**WHAT THE TASK ASKS:** The required output is the line that contains "Málaga, ACOSOL and" through the last line of the data, retyped verbatim and with nothing added.

- - -

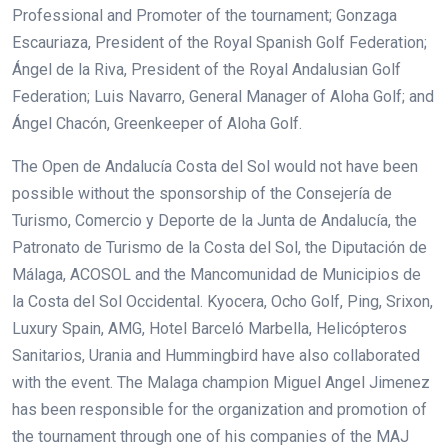
Professional and Promoter of the tournament; Gonzaga
Escauriaza, President of the Royal Spanish Golf Federation;
Ángel de la Riva, President of the Royal Andalusian Golf
Federation; Luis Navarro, General Manager of Aloha Golf; and
Ángel Chacón, Greenkeeper of Aloha Golf.
The Open de Andalucía Costa del Sol would not have been
possible without the sponsorship of the Consejería de
Turismo, Comercio y Deporte de la Junta de Andalucía, the
Patronato de Turismo de la Costa del Sol, the Diputación de
Málaga, ACOSOL and the Mancomunidad de Municipios de
la Costa del Sol Occidental. Kyocera, Ocho Golf, Ping, Srixon,
Luxury Spain, AMG, Hotel Barceló Marbella, Helicópteros
Sanitarios, Urania and Hummingbird have also collaborated
with the event. The Malaga champion Miguel Angel Jimenez
has been responsible for the organization and promotion of
the tournament through one of his companies of the MAJ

- - -

**ANSWER FOR THE TASK:**
Málaga, ACOSOL and the Mancomunidad de Municipios de
la Costa del Sol Occidental. Kyocera, Ocho Golf, Ping, Srixon,
Luxury Spain, AMG, Hotel Barceló Marbella, Helicópteros
Sanitarios, Urania and Hummingbird have also collaborated
with the event. The Malaga champion Miguel Angel Jimenez
has been responsible for the organization and promotion of
the tournament through one of his companies of the MAJ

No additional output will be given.